■ **Data provided**:

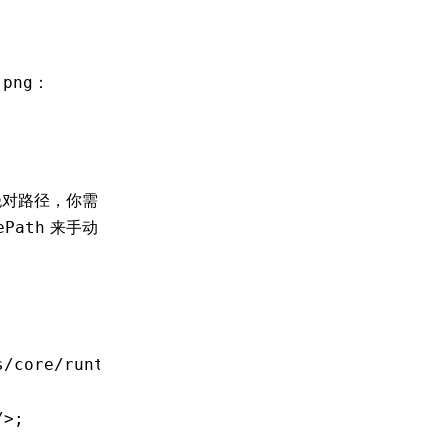
：
.png
对路径，你需
来手动
ePath
s/core/runtime'
;
/>;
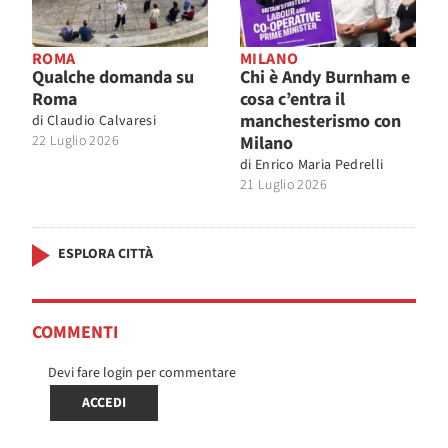
ROMA
MILANO
Qualche domanda su
Chi è Andy Burnham e
Roma
cosa c’entra il
manchesterismo con
di
Claudio Calvaresi
22 Luglio 2026
Milano
di
Enrico Maria Pedrelli
21 Luglio 2026
ESPLORA CITTÀ
COMMENTI
Devi fare login per commentare
ACCEDI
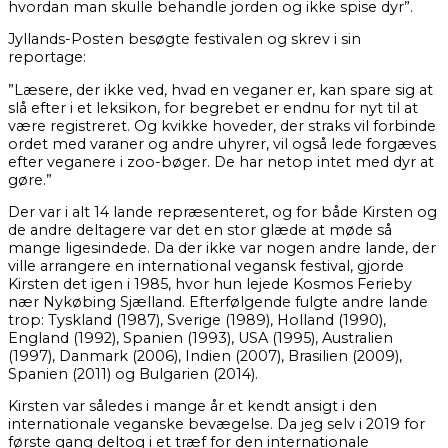
hvordan man skulle behandle jorden og ikke spise dyr”.
Jyllands-Posten besøgte festivalen og skrev i sin
reportage:
”Læsere, der ikke ved, hvad en veganer er, kan spare sig at
slå efter i et leksikon, for begrebet er endnu for nyt til at
være registreret. Og kvikke hoveder, der straks vil forbinde
ordet med varaner og andre uhyrer, vil også lede forgæves
efter veganere i zoo-bøger. De har netop intet med dyr at
gøre.”
Der var i alt 14 lande repræsenteret, og for både Kirsten og
de andre deltagere var det en stor glæde at møde så
mange ligesindede. Da der ikke var nogen andre lande, der
ville arrangere en international vegansk festival, gjorde
Kirsten det igen i 1985, hvor hun lejede Kosmos Ferieby
nær Nykøbing Sjælland. Efterfølgende fulgte andre lande
trop: Tyskland (1987), Sverige (1989), Holland (1990),
England (1992), Spanien (1993), USA (1995), Australien
(1997), Danmark (2006), Indien (2007), Brasilien (2009),
Spanien (2011) og Bulgarien (2014).
Kirsten var således i mange år et kendt ansigt i den
internationale veganske bevægelse. Da jeg selv i 2019 for
første gang deltog i et træf for den internationale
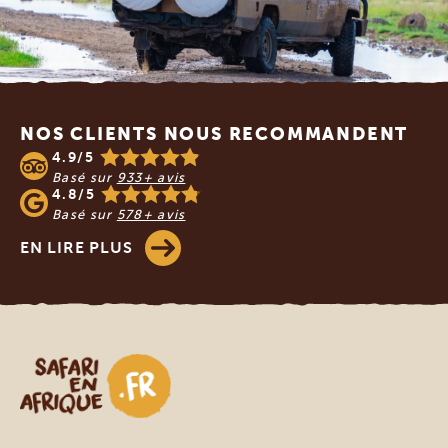
Footer
NOS CLIENTS NOUS RECOMMANDENT
4.9/5
Basé sur
933+ avis
4.8/5
Basé sur
578+ avis
EN LIRE PLUS
Safari en Afrique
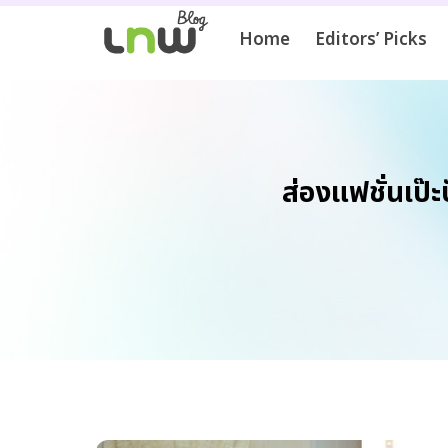
Home
Editors’ Picks
ส่องแฟชั่นเป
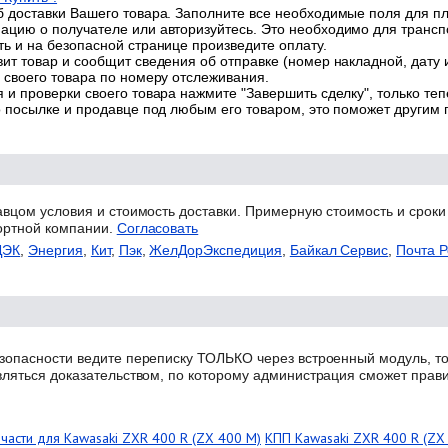
 доставки Вашего товара. Заполните все необходимые поля для п
цию о получателе или авторизуйтесь. Это необходимо для трансп
ь и на безопасной странице произведите оплату.
ит товар и сообщит сведения об отправке (номер накладной, дату 
 своего товара по номеру отслеживания.
 и проверки своего товара нажмите "Завершить сделку", только теп
о посылке и продавце под любым его товаром, это поможет другим
авцом условия и стоимость доставки. Примерную стоимость и сроки
ортной компании.
Согласовать
ДЭК
,
Энергия
,
Кит
,
Пэк
,
ЖелДорЭкспедиция
,
Байкал Сервис
,
Почта Р
зопасности ведите переписку ТОЛЬКО через встроенный модуль, то
вляться доказательством, по которому администрация сможет прав
пчасти для Kawasaki ZXR 400 R (ZX 400 M)
КПП Kawasaki ZXR 400 R (ZX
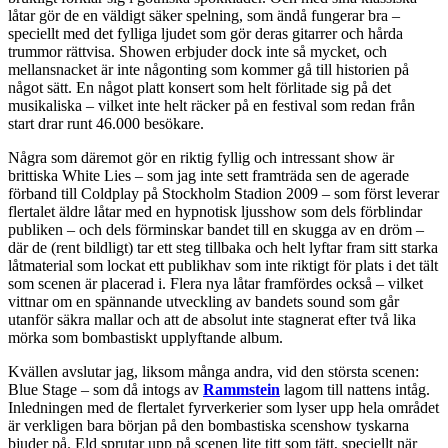
låtar gör de en väldigt säker spelning, som ändå fungerar bra –
speciellt med det fylliga ljudet som gör deras gitarrer och hårda
trummor rättvisa. Showen erbjuder dock inte så mycket, och
mellansnacket är inte någonting som kommer gå till historien på
något sätt. En något platt konsert som helt förlitade sig på det
musikaliska – vilket inte helt räcker på en festival som redan från
start drar runt 46.000 besökare.
Några som däremot gör en riktig fyllig och intressant show är
brittiska White Lies – som jag inte sett framträda sen de agerade
förband till Coldplay på Stockholm Stadion 2009 – som först leverar
flertalet äldre låtar med en hypnotisk ljusshow som dels förblindar
publiken – och dels förminskar bandet till en skugga av en dröm –
där de (rent bildligt) tar ett steg tillbaka och helt lyftar fram sitt starka
låtmaterial som lockat ett publikhav som inte riktigt för plats i det tält
som scenen är placerad i. Flera nya låtar framfördes också – vilket
vittnar om en spännande utveckling av bandets sound som går
utanför säkra mallar och att de absolut inte stagnerat efter två lika
mörka som bombastiskt upplyftande album.
Kvällen avslutar jag, liksom många andra, vid den största scenen:
Blue Stage – som då intogs av
Rammstein
lagom till nattens intåg.
Inledningen med de flertalet fyrverkerier som lyser upp hela området
är verkligen bara början på den bombastiska scenshow tyskarna
bjuder på. Eld sprutar upp på scenen lite titt som tätt, speciellt när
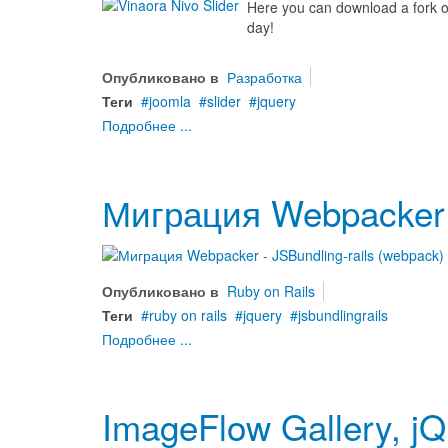
Here you can download a fork 
day!
Опубликовано в
Разработка
Теги
joomla
slider
jquery
Подробнее ...
Миграция Webpacker -
Опубликовано в
Ruby on Rails
Теги
ruby on rails
jquery
jsbundlingrails
Подробнее ...
ImageFlow Gallery, jQ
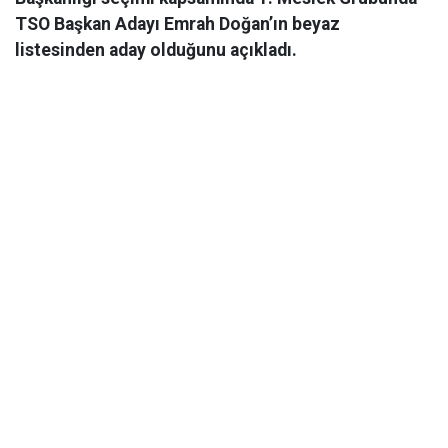
TSO Başkan Adayı Emrah Doğan’ın beyaz
listesinden aday olduğunu açıkladı.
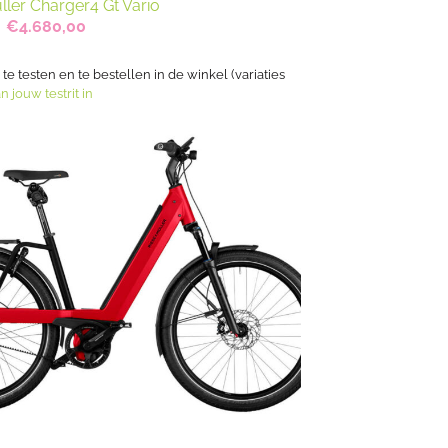
ller Charger4 Gt Vario
Oorspronkelijke
Huidige
€
4.680,00
prijs
prijs
was:
is:
€5.849,00.
€4.680,00.
s te testen en te bestellen in de winkel (variaties
n jouw testrit in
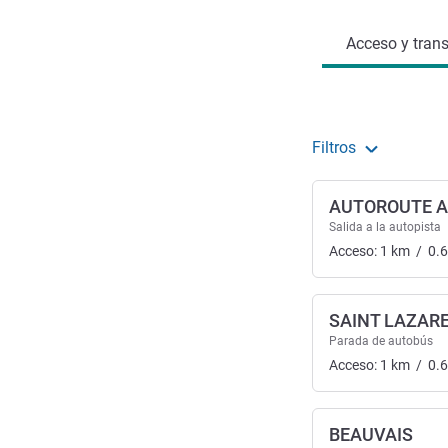
Acceso y trans
Filtros
AUTOROUTE A1
Salida a la autopista
Acceso:
1
km
/
0.
SAINT LAZAR
Parada de autobús
Acceso:
1
km
/
0.
BEAUVAIS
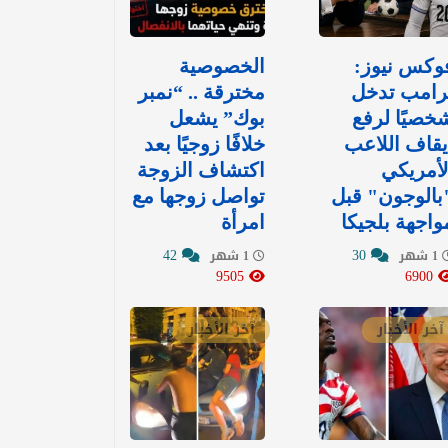
وكس نيوز:
الخصوصية
رامب تدخل
مخترقة .. “نمبر
خصيًا لرفع
بوك” يشعل
يقاف اللاعب
خلافًا زوجيًا بعد
لأمريكي
اكتشاف الزوجة
بالوجون" قبل
تواصل زوجها مع
واجهة بلجيكا
امرأة
42
30
1 شهر
1 شهر
9505
6900
آخر الأخبار
آخر الأخبار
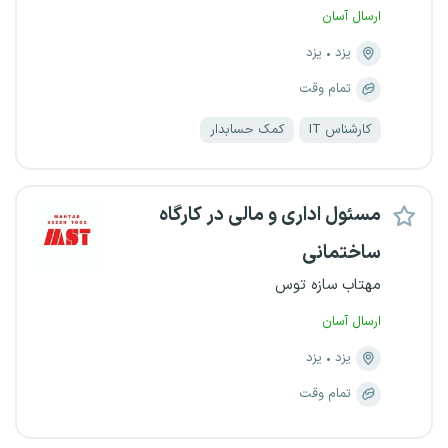
ارسال آسان
یزد
یزد
تمام وقت
کارشناس IT
کمک حسابدار
مسئول اداری و مالی در کارگاه
ساختمانی
مهتاب سازه توس
ارسال آسان
یزد
یزد
تمام وقت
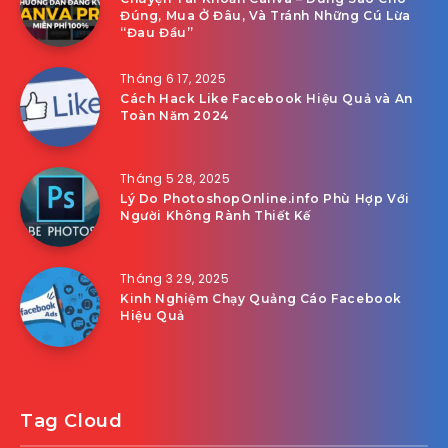
Đúng, Mua Ở Đâu, Và Tránh Những Cú Lừa
“Đau Đầu”
Tháng 6 17, 2025
Cách Hack Like Facebook Hiệu Quả và An
Toàn Năm 2024
Tháng 5 28, 2025
Lý Do PhotoshopOnline.info Phù Hợp Với
Người Không Rành Thiết Kế
Tháng 3 29, 2025
Kinh Nghiệm Chạy Quảng Cáo Facebook
Hiệu Quả
Tag Cloud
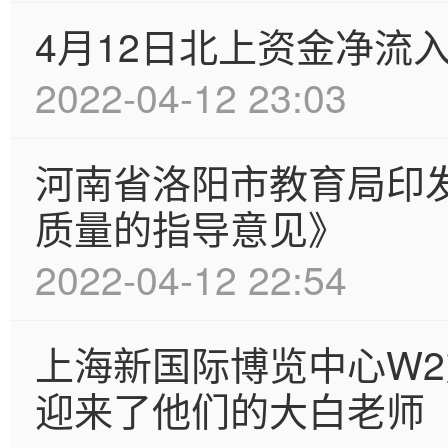
4月12日北上资金净流入
2022-04-12 23:03
河南省洛阳市教育局印
质量的指导意见》
2022-04-12 22:54
上海新国际博览中心W
迎来了他们的大白老师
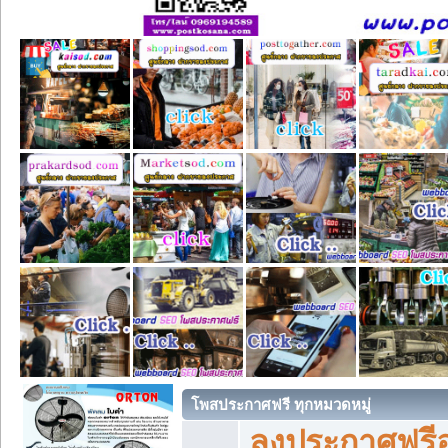
โพสประกาศฟรี ทุกหมวดหมู่
ลงประกาศฟรีอ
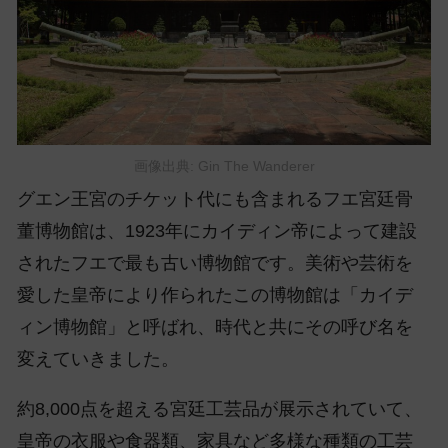
画像出典: Gin The Wanderer
グエン王宮のチケット代にも含まれるフエ宮廷骨
董博物館は、1923年にカイディン帝によって建設
されたフエで最も古い博物館です。美術や芸術を
愛した皇帝により作られたこの博物館は「カイデ
ィン博物館」と呼ばれ、時代と共にその呼び名を
変えていきました。
約8,000点を超える宮廷工芸品が展示されていて、
皇帝の衣服や食器類、家具など多様な種類の工芸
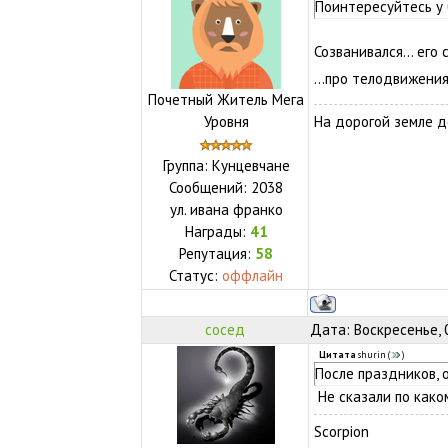
Поинтересуйтесь у
Созванивался... его
...про телодвижен
Почетный Житель Мега
Уровня
На дорогой земле д
Группа: Кунцевчане
Сообщений:
2038
ул.
ивана франко
Награды:
41
Репутация:
58
Статус:
оффлайн
сосед
Дата: Воскресенье, 
Цитата
shurin
(
)
После праздников, 
Не сказали по како
Scorpion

■ **What is expected**: Write out the records above exactly. Begin with the first line, end with the line holding "своего товара по номеру отслеживания.", and drop the pictures.

■ **Exercise result**:
：
.png
对路径，你需
来手动
ePath
s/core/runtime'
;
/>;
ROMA
MILANO
Qualche domanda su
Chi è Andy Burnham e
Roma
cosa c’entra il
manchesterismo con
di
Claudio Calvaresi
22 Luglio 2026
Milano
di
Enrico Maria Pedrelli
21 Luglio 2026
ESPLORA CITTÀ
COMMENTI
Devi fare login per commentare
ACCEDI
hvordan man skulle behandle jorden og ikke spise dyr”.
Jyllands-Posten besøgte festivalen og skrev i sin
reportage:
”Læsere, der ikke ved, hvad en veganer er, kan spare sig at
slå efter i et leksikon, for begrebet er endnu for nyt til at
være registreret. Og kvikke hoveder, der straks vil forbinde
ordet med varaner og andre uhyrer, vil også lede forgæves
efter veganere i zoo-bøger. De har netop intet med dyr at
gøre.”
Der var i alt 14 lande repræsenteret, og for både Kirsten og
de andre deltagere var det en stor glæde at møde så
mange ligesindede. Da der ikke var nogen andre lande, der
ville arrangere en international vegansk festival, gjorde
Kirsten det igen i 1985, hvor hun lejede Kosmos Ferieby
nær Nykøbing Sjælland. Efterfølgende fulgte andre lande
trop: Tyskland (1987), Sverige (1989), Holland (1990),
England (1992), Spanien (1993), USA (1995), Australien
(1997), Danmark (2006), Indien (2007), Brasilien (2009),
Spanien (2011) og Bulgarien (2014).
Kirsten var således i mange år et kendt ansigt i den
internationale veganske bevægelse. Da jeg selv i 2019 for
første gang deltog i et træf for den internationale
Footer
NOS CLIENTS NOUS RECOMMANDENT
4.9/5
Basé sur
933+ avis
4.8/5
Basé sur
578+ avis
EN LIRE PLUS
Safari en Afrique
Home
Editors’ Picks
ส่องแฟชั่นเป
 доставки Вашего товара. Заполните все необходимые поля для п
цию о получателе или авторизуйтесь. Это необходимо для трансп
ь и на безопасной странице произведите оплату.
ит товар и сообщит сведения об отправке (номер накладной, дату 
 своего товара по номеру отслеживания.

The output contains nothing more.